I'm trying to find the antiderivative of the following function:
$$f(x)= \frac{1}{\left({1+x^2}\right)^\frac{2}{3}}$$
Please could you help me in finding how could I find the primitive of this function? Is there any particular technique concerning this types of functions?
Thanks in advance
Denoting $f(x) = \int_0^x \frac{1}{\left(1 + t^2 \right)^{\frac{2}{3}}} \, \mathrm{d}t$, by the FTC you know $f$ is an antiderivative you're looking for.
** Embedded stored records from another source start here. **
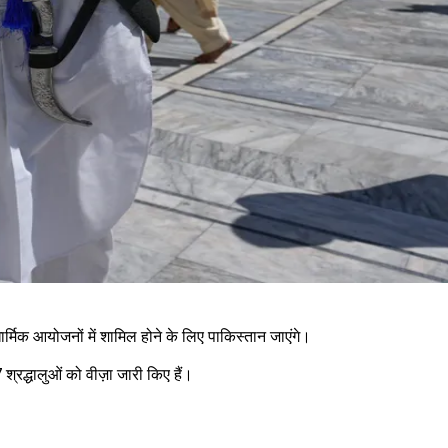
े धार्मिक आयोजनों में शामिल होने के लिए पाकिस्तान जाएंगे।
रद्धालुओं को वीज़ा जारी किए हैं।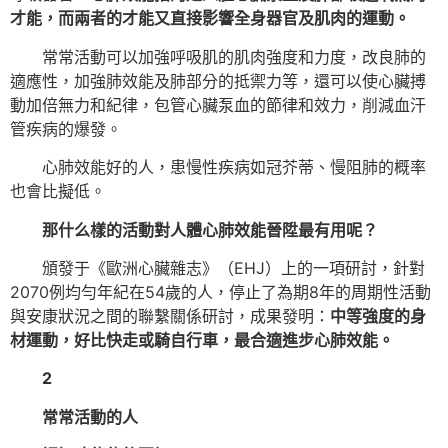
才能，而兩者的才能又直接影響全身器官及肌肉的運動。
常常活動可以加強呼吸肌的肌肉強度和力度，改良肺的
適應性，加強肺效能及肺部分的抵禦力等，還可以使心臟搏
動加倍無力和紀律，包管心臟泵血的節律和效力，削減血汗
管疾病的爆發。
心肺效能好的人，患慢性疾病如冠芥蒂、慢阻肺的概率
也會比擬低。
那什么樣的活動對人體心肺效能晉陞最有用呢？
頒發于《歐洲心臟雜志》（EHJ）上的一項研討，針對
2070例均勻年紀在54歲的人，停止了為期8年的周期性活動
與安康狀況之間的聯繫關係研討，成果發明：
中等強度的身
材運動，好比快走或騎自行車，最合適進步心肺效能。
2
常常活動的人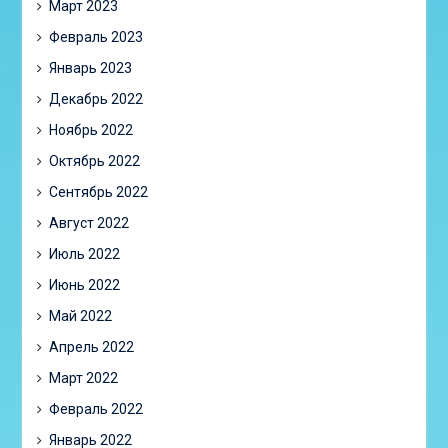
Март 2023
Февраль 2023
Январь 2023
Декабрь 2022
Ноябрь 2022
Октябрь 2022
Сентябрь 2022
Август 2022
Июль 2022
Июнь 2022
Май 2022
Апрель 2022
Март 2022
Февраль 2022
Январь 2022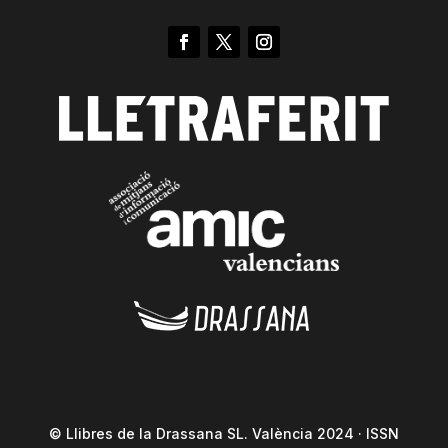
© Llibres de la Drassana SL. València 2024 · ISSN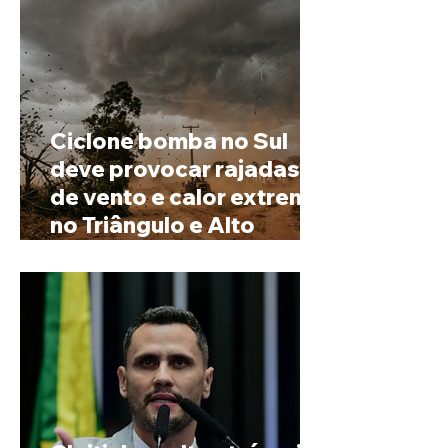
Ciclone bomba no Sul
deve provocar rajadas
de vento e calor extremo
no Triângulo e Alto
Paranaíba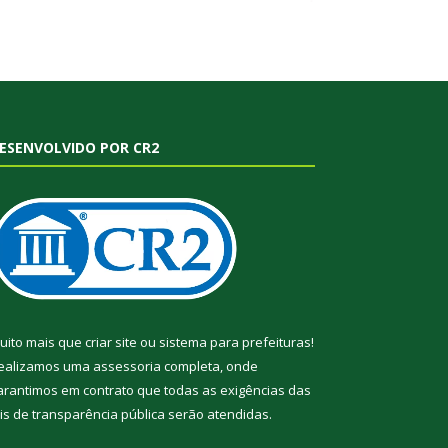
ESENVOLVIDO POR CR2
uito mais que
criar site
ou
sistema para prefeituras
!
ealizamos uma
assessoria
completa, onde
arantimos em contrato que todas as exigências das
eis de transparência pública
serão atendidas.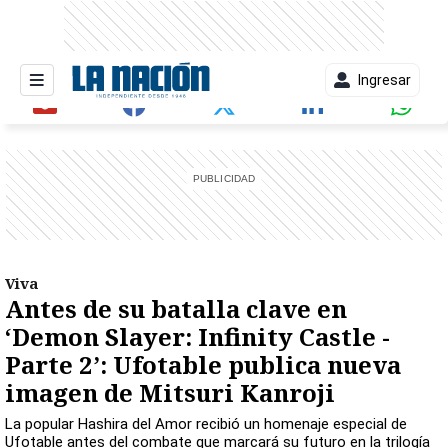
Ingresar
entana)
Viva
Antes de su batalla clave en
‘Demon Slayer: Infinity Castle -
Parte 2’: Ufotable publica nueva
imagen de Mitsuri Kanroji
La popular Hashira del Amor recibió un homenaje especial de
Ufotable antes del combate que marcará su futuro en la trilogía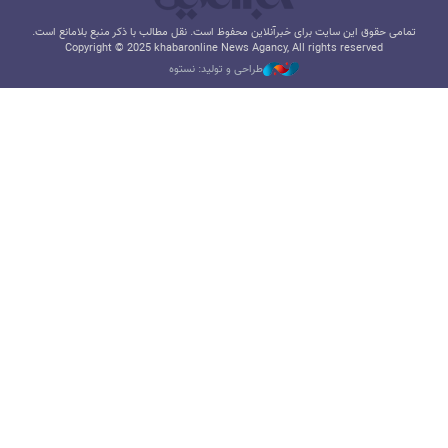
تمامی حقوق این سایت برای خبرآنلاین محفوظ است. نقل مطالب با ذکر منبع بلامانع است.
Copyright © 2025 khabaronline News Agancy, All rights reserved
طراحی و تولید: نستوه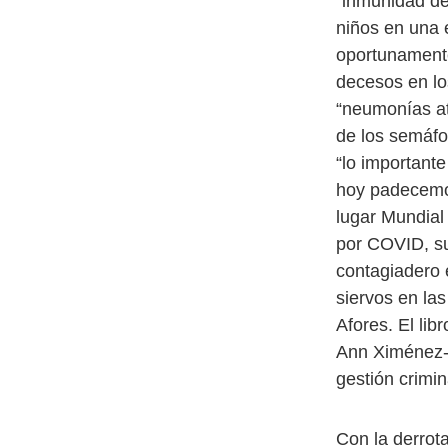
“inmunidad de
niños en una 
oportunamente
decesos en los
“neumonías at
de los semáfo
“lo importante
hoy padecemo
lugar Mundial 
por COVID, su
contagiadero 
siervos en la
Afores. El lib
Ann Ximénez-F
gestión crimi
Con la derrota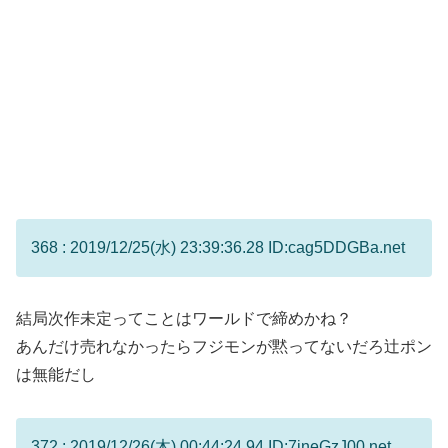
368 : 2019/12/25(水) 23:39:36.28 ID:cag5DDGBa.net
結局次作未定ってことはワールドで締めかね？
あんだけ売れなかったらフジモンが黙ってないだろ辻ポン
は無能だし
372 : 2019/12/26(木) 00:44:24.94 ID:7ineGzJ00.net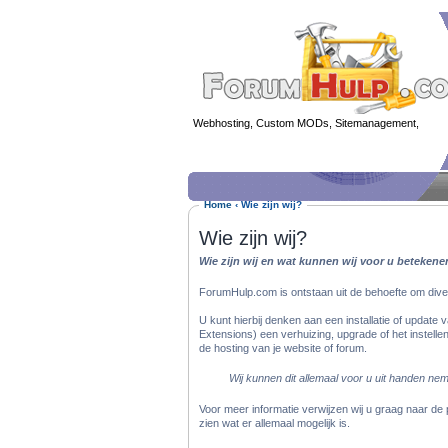
Webhosting, Custom MODs, Sitemanagement,
MOD 
Home
‹
Wie zijn wij?
Wie zijn wij?
Wie zijn wij en wat kunnen wij voor u betekene
ForumHulp.com is ontstaan uit de behoefte om dive
U kunt hierbij denken aan een installatie of update 
Extensions) een verhuizing, upgrade of het instell
de hosting van je website of forum.
Wij kunnen dit allemaal voor u uit handen ne
Voor meer informatie verwijzen wij u graag naar de 
zien wat er allemaal mogelijk is.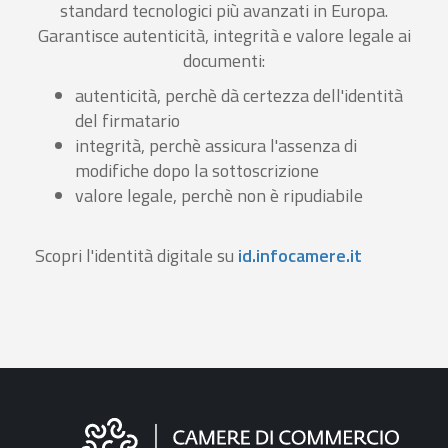
standard tecnologici più avanzati in Europa.
Garantisce autenticità, integrità e valore legale ai
documenti:
autenticità, perchè dà certezza dell'identità
del firmatario
integrità, perchè assicura l'assenza di
modifiche dopo la sottoscrizione
valore legale, perchè non è ripudiabile
Scopri l'identità digitale su
id.infocamere.it
Informazioni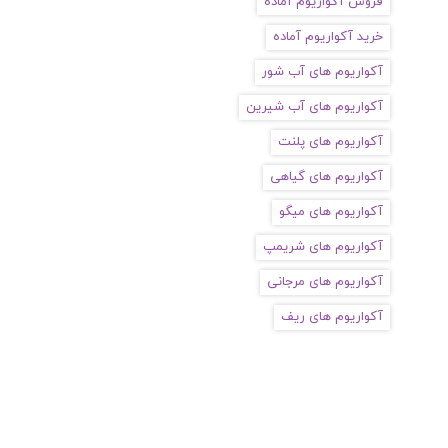
فروش آکواریوم آماده
خرید آکواریوم آماده
آکواریوم های آب شور
آکواریوم های آب شیرین
آکواریوم های پلنت
آکواریوم های گیاهی
آکواریوم های میگو
آکواریوم های شریمپ
آکواریوم های مرجانی
آکواریوم های ریف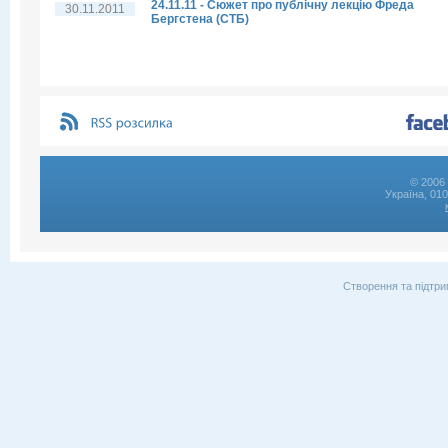
24.11.11 - Сюжет про публічну лекцію Фреда
30.11.2011
Бергстена (СТБ)
© 2006 
Україна, 01
Створення та підтри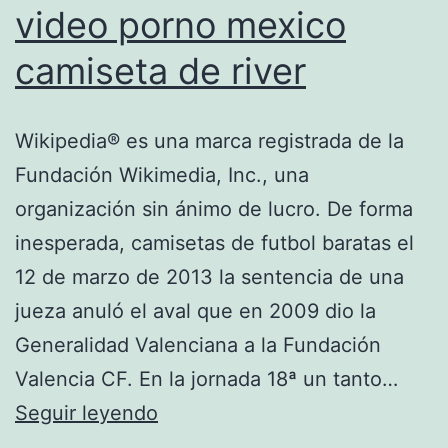
video porno mexico
camiseta de river
Wikipedia® es una marca registrada de la
Fundación Wikimedia, Inc., una
organización sin ánimo de lucro. De forma
inesperada, camisetas de futbol baratas el
12 de marzo de 2013 la sentencia de una
jueza anuló el aval que en 2009 dio la
Generalidad Valenciana a la Fundación
Valencia CF. En la jornada 18ª un tanto…
video
Seguir leyendo
porno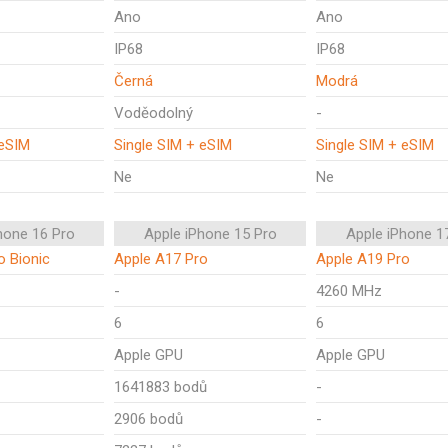
Ano
Ano
IP68
IP68
Černá
Modrá
Voděodolný
-
 eSIM
Single SIM + eSIM
Single SIM + eSIM
Ne
Ne
hone 16 Pro
Apple iPhone 15 Pro
Apple iPhone 1
o Bionic
Apple A17 Pro
Apple A19 Pro
-
4260 MHz
6
6
Apple GPU
Apple GPU
1641883 bodů
-
2906 bodů
-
Then $$ \int_0^x \frac{1}{\left(1 + t^2 \right)^{\frac{2}{3}}} \, \mathrm{d}t\overset{\color{purple}{u = \frac{t^2}{x^2}}}{=} \int_{0}^{1}\frac{1}{ \left(1 + x^2u \right)^{\frac{2}{3}}} \frac{x}{2\sqrt{u}} \mathrm{d}u =x\frac{1}{B\left(\color{green}{\frac{1}{2}}, \color{maroon}{\frac{3}{2}}- \color{green}{\frac{1}{2}}\right)}\int_{0}^{1}\frac{u^{\color{green}{\frac{1}{2}} -1}(1-u)^{\color{maroon}{\frac{3}{2}} - \color{green}{\frac{1}{2}} -1}}{ \left(1 - (\color{red}{-x^2})u \right)^{\color{blue}{\frac{2}{3}}}} \mathrm{d}u $$ since $B\left(\frac{1}{2}, \frac{3}{2}- \frac{1}{2}\right) = 2$ (with $B(x,y)$ being the Beta function). But recalling that the Hypergeometric function has integral representation $$ _2 F_1(\color{blue}{a},\color{green}{b};\color{maroon}{c};\color{red}{z}) = \frac{1}{B(\color{green}{b}, \color{maroon}{c}-\color{green}{b})} \int_0^1\frac{u^{\color{green}{b}-1}(1-u)^{\color{maroon}{c}-\color{green}{b}-1}}{(1-\color{red}{z}u)^{\color{blue}{a}}}\mathrm{d} u $$ you can conclude that $$ \boxed{\int\frac{1}{\left(1 + x^2 \right)^{\frac{2}{3}}} \, \mathrm{d}x = x\, _2F_1\left(\frac{2}{3},\frac{1}{2};\frac{3}{2};-x^2\right) +C} $$ where you recover the answer that @Martin R posted in the comments.